When the New York Public School District blocked access to the popular artificial intelligence tool ChatGPT earlier this month, it was the latest response to concerns over how rapidly changing technology is effecting our lives. Educators worry that students are using this technology to write papers and that they'll never have to learn how to write on their own.
The tool wasn't even a month old when a college professor caught a student using it to write an essay for her philosophy class. Darren Hick Furman University wrote about that on his Facebook page. And he's with us now for our periodic series, the AI Frontier.
Professor Hick, what were the red flags. This was an essay for the record about Scottish Philosopher, David Hume. And the paradox of her, as you were reading this essay, what were the red flags that this might have been other than her own product?
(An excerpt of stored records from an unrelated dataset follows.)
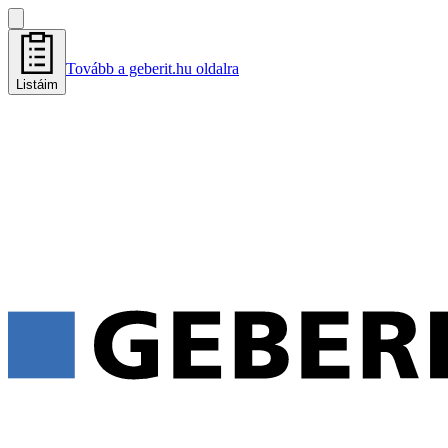
Tovább a geberit.hu oldalra
Listáim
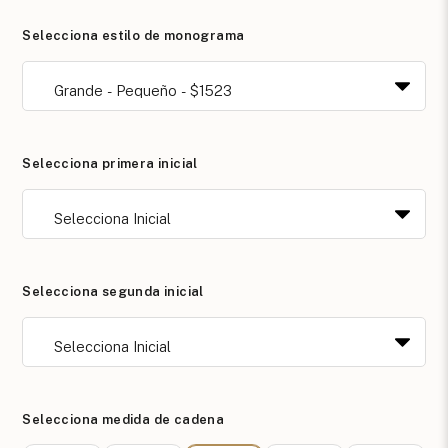
Selecciona estilo de monograma
Selecciona primera inicial
Selecciona segunda inicial
Selecciona medida de cadena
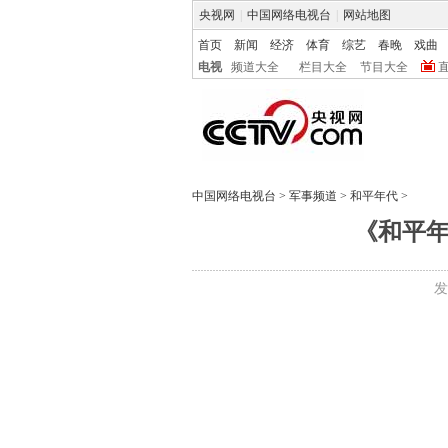
央视网
|
中国网络电视台
|
网站地图
首页
新闻
经济
体育
综艺
春晚
戏曲
电视
频道大全
栏目大全
节目大全
中国网络电视台
>
军事频道
>
和平年代
>
《和平年
发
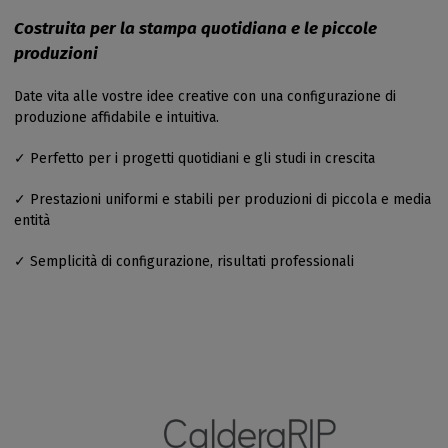
Costruita per la stampa quotidiana e le piccole
produzioni
Date vita alle vostre idee creative con una configurazione di
produzione affidabile e intuitiva.
✓ Perfetto per i progetti quotidiani e gli studi in crescita
✓ Prestazioni uniformi e stabili per produzioni di piccola e media
entità
✓ Semplicità di configurazione, risultati professionali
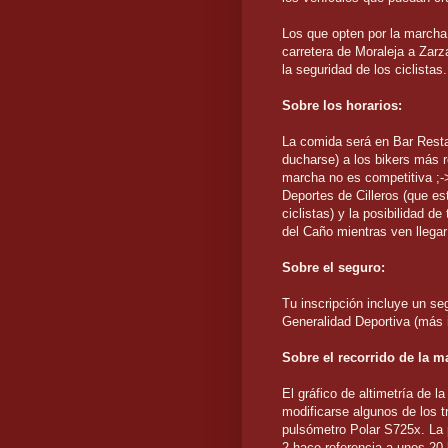
Los que opten por la marcha 
carretera de Moraleja a Zarz
la seguridad de los ciclistas.
Sobre los horarios:
La comida será en Bar Restau
ducharse) a los bikers más 
marcha no es competitiva ;->
Deportes de Cilleros (que es
ciclistas) y la posibilidad 
del Caño mientras ven llegar
Sobre el seguro:
Tu inscripción incluye un se
Generalidad Deportiva (más
Sobre el recorrido de la m
El gráfico de altimetría de la
modificarse algunos de los 
pulsómetro Polar S725x. La p
2 hace referencia a unos 20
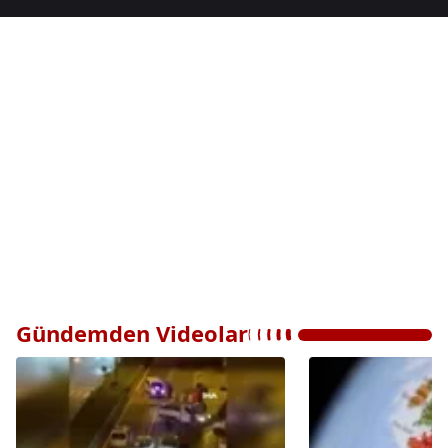
Gündemden Videolar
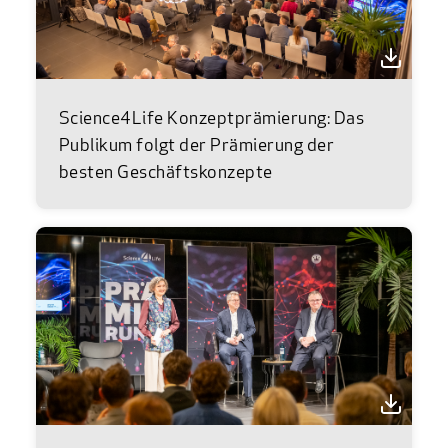
Science4Life Konzeptprämierung: Das
Publikum folgt der Prämierung der
besten Geschäftskonzepte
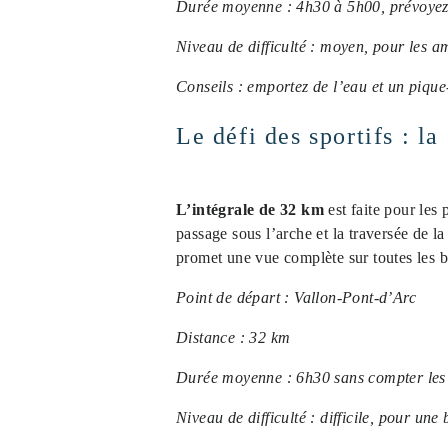
Durée moyenne : 4h30 à 5h00, prévoyez 
Niveau de difficulté : moyen, pour les am
Conseils : emportez de l’eau et un pique
Le défi des sportifs : l
L’intégrale de 32 km
est faite pour les
passage sous l’arche et la traversée de 
promet une vue complète sur toutes les b
Point de départ : Vallon-Pont-d’Arc
Distance : 32 km
Durée moyenne : 6h30 sans compter les
Niveau de difficulté : difficile, pour un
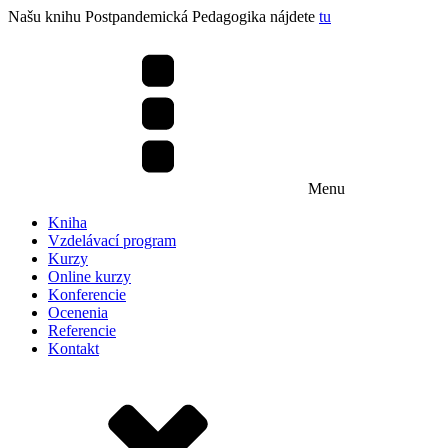
Našu knihu Postpandemická Pedagogika nájdete
tu
Menu
Kniha
Vzdelávací program
Kurzy
Online kurzy
Konferencie
Ocenenia
Referencie
Kontakt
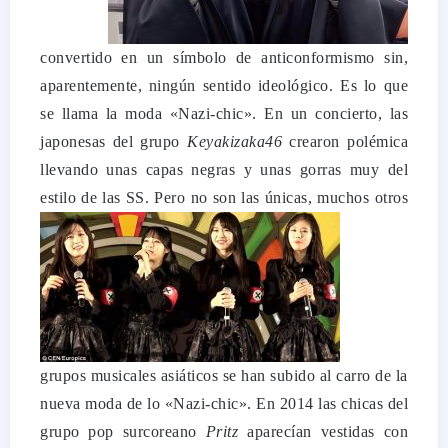
convertido en un símbolo de anticonformismo sin,
aparentemente, ningún sentido ideológico. Es lo que
se llama la moda «Nazi-chic». En un concierto, las
japonesas del grupo
Keyakizaka46
crearon polémica
llevando unas capas negras y unas gorras muy del
estilo de las SS.
Pero no son las únicas, muchos otros
grupos musicales asiáticos se han subido al carro de la
nueva moda de lo «Nazi-chic». En 2014 las chicas del
grupo pop surcoreano
Pritz
aparecían vestidas con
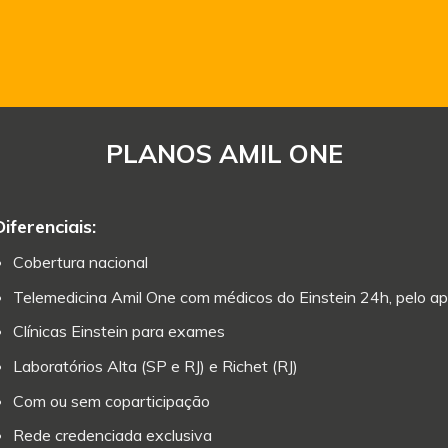
PLANOS AMIL ONE
Diferenciais:
Cobertura nacional
Telemedicina Amil One com médicos do Einstein 24h, pelo ap
Clínicas Einstein para exames
Laboratórios Alta (SP e RJ) e Richet (RJ)
Com ou sem coparticipação
Rede credenciada exclusiva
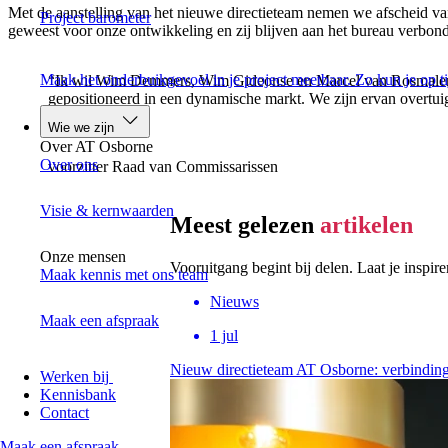
Met de aanstelling van het nieuwe directieteam nemen we afscheid 
Project barometer
geweest voor onze ontwikkeling en zij blijven aan het bureau verbonde
Maak het onderbuikgevoel in je project meetbaar. Zo kun je op t
“Ik wil Wim Demmers, Wim Gideonse en Marcel van Rosmalen en
gepositioneerd in een dynamische markt. We zijn ervan overtuig
Wie we zijn
Wim Drossaert
Over AT Osborne
Over ons
voorzitter Raad van Commissarissen
Visie & kernwaarden
Meest gelezen
artikelen
Onze mensen
Vooruitgang begint bij delen. Laat je inspir
Maak kennis met ons team
Nieuws
Maak een afspraak
1 jul
Nieuw directieteam AT Osborne: verbinding,
Werken bij
Kennisbank
Contact
Maak een afspraak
Darren Hick, Furman University:
There's several red flags that come up. And in any case of plagiarism. They just sort of build up until you have to screech the grading to a halt and look into the problem. In this case, it got some basic issues exactly right. Other things fundamentally wrong. It talks about things that the student wouldn't have learned about in class, which is always something of a flag and connected things together in a way that was just thoroughly wrong. But it was beautifully written. Well, beautifully for a college take home exam, anyway. So, it was a weird collection of flags.
You say these, were they different from the red flags you'd get from, I don't know, what we'd call — I guess we call old flash fashion plagiarism?
Well, normally what happens when a student plagiarizes, there's a sort of cost benefit analysis that goes on. But usually it's a panic, right? At the end of the semester, they realize they don't have enough time or enough knowledge to put this thing together properly. And so, they cobbled pieces together that don't really fit together. What was odd about this is there was some of that. There was things that they didn't understand. Things that they didn't understand, or seem to understand. But it was just so well composed, which is not something you would see with an essay that's cobbled together at the last second. It was nicely written. Sentence by sentence, it was nicely structured, it was just really odd.
And you actually use the ChatGPT product or part of this tool to confirm the plagiarism?
That's right, there was a detector that was designed by the same lab that had created the GTP generator in the first place. And so, I knew that this thing was around. So, I thought, well, when I had these suspicions, let's plug it in and see what it has to say. At that point, I had never done anything with it. So, this was new investigation for me.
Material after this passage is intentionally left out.